Pesca, sindacati: «Insufficienti risposte governo»

Le Organizzazioni sindacali mettono sotto accusa, in particolare, l'indisponibilità mostrata dal Ministro e dal governo nel reperire le risorse necessarie per i lavoratori sbarcati a seguito della demolizione del natante

Fai-Cisl, Flai-Cgil e Uila pesca-Uil hanno partecipato ieri pomeriggio alla riunione del tavolo di filiera del settore pesca, alla presenza del Ministro delle Politiche agricole Luca Zaia, per contestargli alcuni recenti provvedimenti e per annunciargli il relativo e imminente stato di agitazione dei lavoratori.

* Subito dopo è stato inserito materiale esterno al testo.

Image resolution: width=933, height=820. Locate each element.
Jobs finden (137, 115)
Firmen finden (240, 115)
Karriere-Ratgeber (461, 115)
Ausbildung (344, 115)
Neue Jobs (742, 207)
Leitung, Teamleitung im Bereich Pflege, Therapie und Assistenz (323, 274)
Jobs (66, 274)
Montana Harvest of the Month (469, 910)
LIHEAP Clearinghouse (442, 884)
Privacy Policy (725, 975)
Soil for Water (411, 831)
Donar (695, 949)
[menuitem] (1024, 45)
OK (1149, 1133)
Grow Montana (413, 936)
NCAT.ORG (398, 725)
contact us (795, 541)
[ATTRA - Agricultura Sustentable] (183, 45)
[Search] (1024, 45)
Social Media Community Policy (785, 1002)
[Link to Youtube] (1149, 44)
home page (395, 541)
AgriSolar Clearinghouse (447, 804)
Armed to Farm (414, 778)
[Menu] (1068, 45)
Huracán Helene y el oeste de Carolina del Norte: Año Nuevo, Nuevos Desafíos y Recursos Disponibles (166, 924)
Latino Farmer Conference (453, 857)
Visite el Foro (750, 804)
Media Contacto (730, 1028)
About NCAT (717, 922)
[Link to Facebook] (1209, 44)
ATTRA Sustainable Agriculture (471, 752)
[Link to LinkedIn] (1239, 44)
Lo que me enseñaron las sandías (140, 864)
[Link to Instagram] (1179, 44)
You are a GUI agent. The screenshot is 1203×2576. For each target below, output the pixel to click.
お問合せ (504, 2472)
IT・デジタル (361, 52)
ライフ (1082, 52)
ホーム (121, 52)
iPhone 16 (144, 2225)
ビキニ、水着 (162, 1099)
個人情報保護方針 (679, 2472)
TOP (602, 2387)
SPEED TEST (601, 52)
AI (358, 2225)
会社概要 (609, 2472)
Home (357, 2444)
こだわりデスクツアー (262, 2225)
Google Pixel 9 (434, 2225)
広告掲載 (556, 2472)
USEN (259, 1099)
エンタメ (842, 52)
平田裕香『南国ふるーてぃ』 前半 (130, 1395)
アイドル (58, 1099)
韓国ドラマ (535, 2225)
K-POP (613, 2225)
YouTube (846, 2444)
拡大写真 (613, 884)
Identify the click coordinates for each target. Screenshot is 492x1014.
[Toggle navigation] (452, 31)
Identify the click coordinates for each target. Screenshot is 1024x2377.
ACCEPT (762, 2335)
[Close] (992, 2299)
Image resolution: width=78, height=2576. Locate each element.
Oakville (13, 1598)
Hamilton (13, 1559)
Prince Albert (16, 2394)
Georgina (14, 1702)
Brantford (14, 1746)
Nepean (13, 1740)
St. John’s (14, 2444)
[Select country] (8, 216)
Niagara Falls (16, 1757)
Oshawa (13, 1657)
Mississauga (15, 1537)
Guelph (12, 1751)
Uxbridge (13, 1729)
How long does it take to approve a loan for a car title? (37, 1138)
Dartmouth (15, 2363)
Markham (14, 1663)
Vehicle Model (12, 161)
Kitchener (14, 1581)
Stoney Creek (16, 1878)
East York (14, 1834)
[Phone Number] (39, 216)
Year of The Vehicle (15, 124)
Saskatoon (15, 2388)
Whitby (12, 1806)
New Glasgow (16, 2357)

Le Organizzazioni sindacali mettono sotto accusa, in particolare, l'indisponibilità mostrata dal Ministro e dal governo nel reperire le risorse necessarie per i lavoratori sbarcati a seguito della demolizione del natante.

A tal fine, infatti, sono stati già stanziati 150 milioni di euro per le sole imprese mentre ai lavoratori e' stata negata l'indennità prevista dal fondo europeo per la pesca (fep) e dal programma operativo a livello nazionale, all'interno dei piani di gestione. Fai-Flai-Uila hanno, inoltre, contestato al Ministro i 30 milioni stanziati durante la crisi del caro-gasolio, che sono stati dirottati solo ed esclusivamente verso il sistema delle imprese senza prevedere una misura sociale per i lavoratori, come inizialmente convenuto.

Le critiche mosse dalle Organizzazioni sindacali riguardano, infine, la scarsa attenzione mostrata dal Ministro nel voler estendere anche alla pesca la cassa integrazione ordinaria prevista per il settore agricolo. In previsione del prossimo fermo pesca, pertanto, centinaia di migliaia di lavoratori rischierebbero di rimanere senza alcuna forma di sostegno al reddito. Per tutte queste ragioni Fai-Flai-Uila-pesca, non avendo ricevuto risposte adeguate, hanno deciso di proclamare per le prossime tre settimane lo stato di agitazione della categoria e hanno annunciato al Ministro che, in mancanza di una rapida convocazione e di risposte certe su queste problematiche, valuteranno ulteriori forme di protesta e lo sciopero generale con manifestazione a Roma.